* _Work to be completed_:
State the number of lines in these records holding "sentenced". Say nothing more.

* _Provided data_:
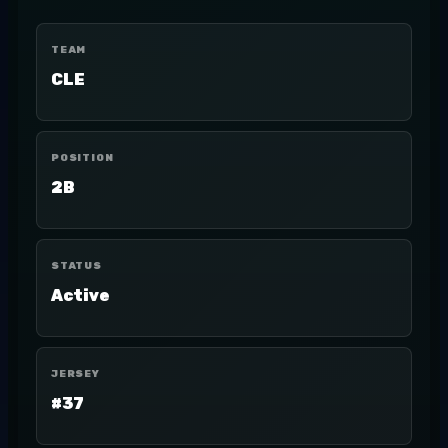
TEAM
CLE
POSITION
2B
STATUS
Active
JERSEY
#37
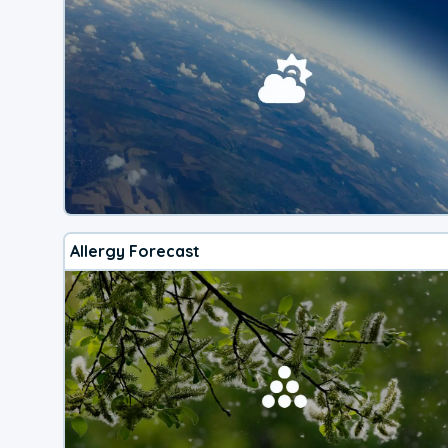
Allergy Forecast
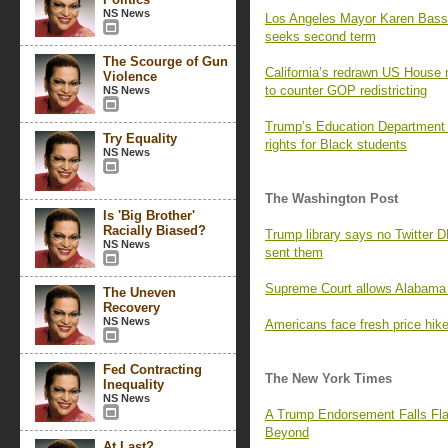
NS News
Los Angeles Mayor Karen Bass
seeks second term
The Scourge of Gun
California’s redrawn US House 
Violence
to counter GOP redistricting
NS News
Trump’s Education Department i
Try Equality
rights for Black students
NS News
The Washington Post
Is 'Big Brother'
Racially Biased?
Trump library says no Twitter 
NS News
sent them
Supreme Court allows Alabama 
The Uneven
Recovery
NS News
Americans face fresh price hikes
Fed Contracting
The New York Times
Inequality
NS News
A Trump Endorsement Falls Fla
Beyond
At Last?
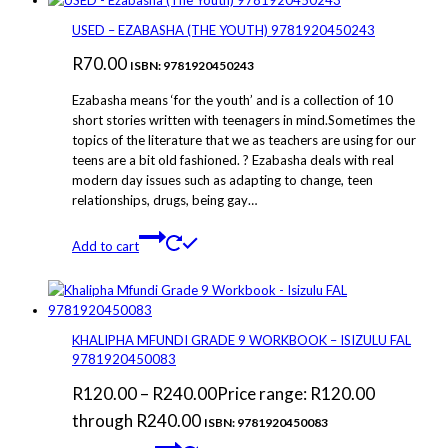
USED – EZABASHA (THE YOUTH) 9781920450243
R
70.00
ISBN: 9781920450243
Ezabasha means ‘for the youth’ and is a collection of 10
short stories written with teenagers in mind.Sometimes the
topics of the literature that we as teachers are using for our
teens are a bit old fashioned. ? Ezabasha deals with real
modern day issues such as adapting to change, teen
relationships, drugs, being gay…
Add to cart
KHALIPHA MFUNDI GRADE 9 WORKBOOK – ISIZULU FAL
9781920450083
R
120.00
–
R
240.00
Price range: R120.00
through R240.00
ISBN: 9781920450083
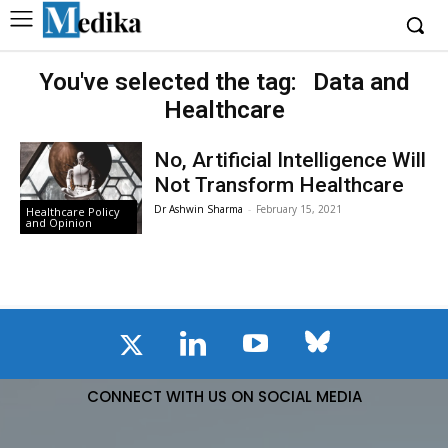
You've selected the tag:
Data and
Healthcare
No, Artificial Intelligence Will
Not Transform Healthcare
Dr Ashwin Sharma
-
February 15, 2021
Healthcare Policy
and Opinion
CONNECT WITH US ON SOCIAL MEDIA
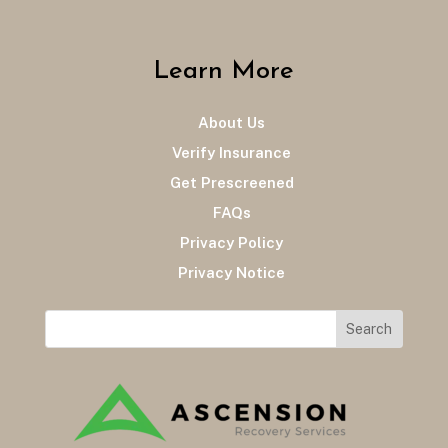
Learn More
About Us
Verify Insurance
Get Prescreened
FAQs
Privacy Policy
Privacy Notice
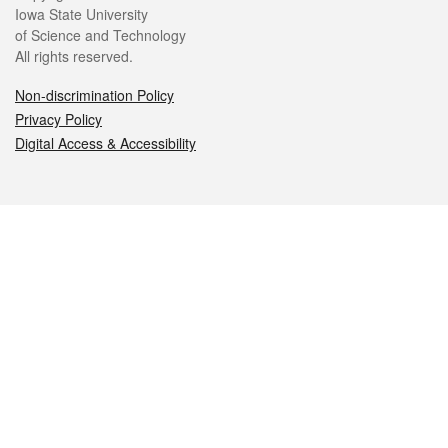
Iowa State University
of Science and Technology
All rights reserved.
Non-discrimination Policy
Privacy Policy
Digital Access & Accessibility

---

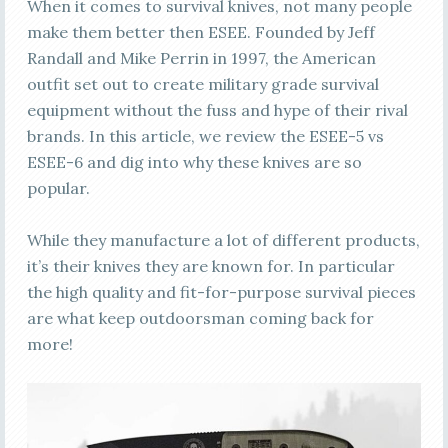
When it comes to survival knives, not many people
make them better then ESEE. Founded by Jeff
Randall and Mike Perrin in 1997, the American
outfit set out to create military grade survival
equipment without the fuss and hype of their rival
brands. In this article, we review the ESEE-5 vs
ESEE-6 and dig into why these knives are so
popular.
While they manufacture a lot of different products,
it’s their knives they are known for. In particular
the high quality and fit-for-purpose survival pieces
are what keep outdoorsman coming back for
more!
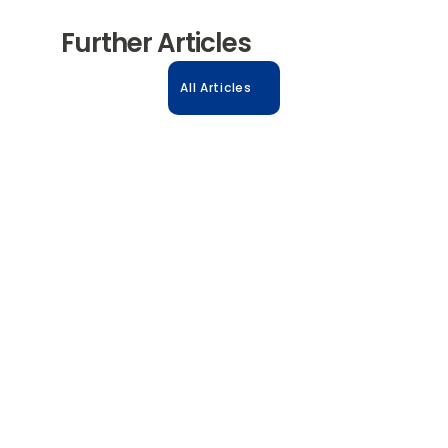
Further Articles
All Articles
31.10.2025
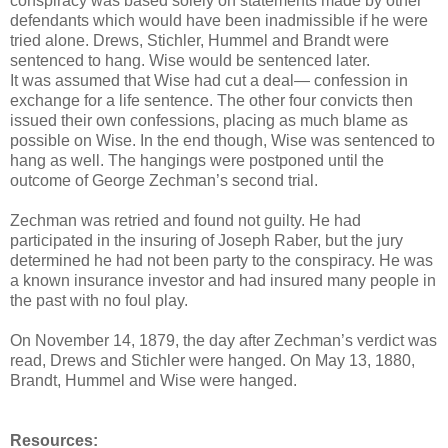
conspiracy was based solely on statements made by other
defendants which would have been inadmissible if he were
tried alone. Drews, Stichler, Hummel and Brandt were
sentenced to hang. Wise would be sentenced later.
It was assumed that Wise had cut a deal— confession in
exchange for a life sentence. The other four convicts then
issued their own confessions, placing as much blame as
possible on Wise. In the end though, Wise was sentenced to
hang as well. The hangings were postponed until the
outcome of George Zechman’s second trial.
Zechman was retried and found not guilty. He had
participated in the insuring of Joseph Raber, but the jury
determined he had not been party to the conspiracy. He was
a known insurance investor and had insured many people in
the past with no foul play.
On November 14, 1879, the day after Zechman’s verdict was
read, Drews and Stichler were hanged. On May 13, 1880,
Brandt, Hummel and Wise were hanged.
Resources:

==

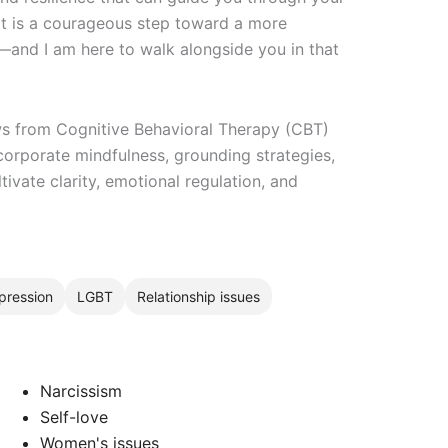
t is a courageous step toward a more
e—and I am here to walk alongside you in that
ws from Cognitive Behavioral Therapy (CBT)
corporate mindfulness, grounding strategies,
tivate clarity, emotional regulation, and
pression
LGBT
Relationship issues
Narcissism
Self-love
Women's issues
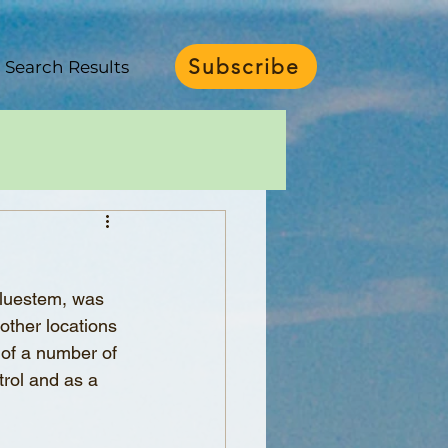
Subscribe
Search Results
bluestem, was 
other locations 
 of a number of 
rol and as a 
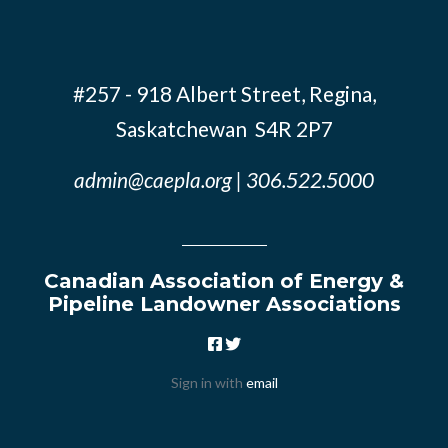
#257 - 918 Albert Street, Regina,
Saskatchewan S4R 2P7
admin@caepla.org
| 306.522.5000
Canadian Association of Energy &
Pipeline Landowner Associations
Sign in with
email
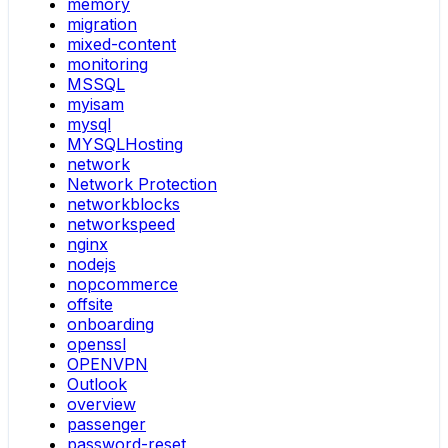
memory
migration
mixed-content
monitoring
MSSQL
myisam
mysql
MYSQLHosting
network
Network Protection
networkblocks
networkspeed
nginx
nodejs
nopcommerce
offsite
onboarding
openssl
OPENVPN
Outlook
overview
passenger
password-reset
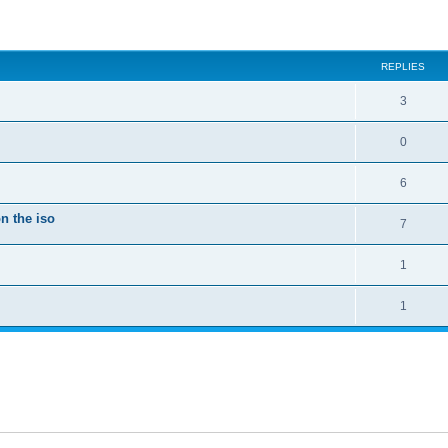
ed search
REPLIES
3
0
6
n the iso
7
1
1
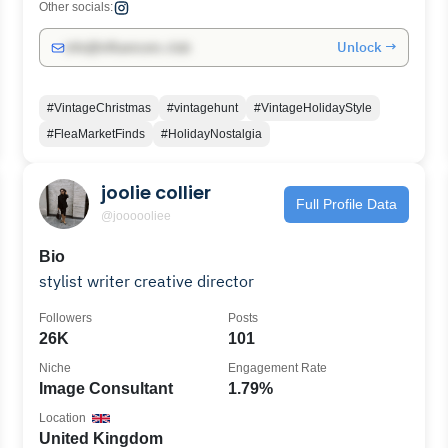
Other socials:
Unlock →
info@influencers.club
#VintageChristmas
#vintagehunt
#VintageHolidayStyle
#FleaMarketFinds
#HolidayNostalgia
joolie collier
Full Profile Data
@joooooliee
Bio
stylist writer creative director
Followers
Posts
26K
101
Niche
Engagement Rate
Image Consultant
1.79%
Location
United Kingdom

* _Output for this task_:
2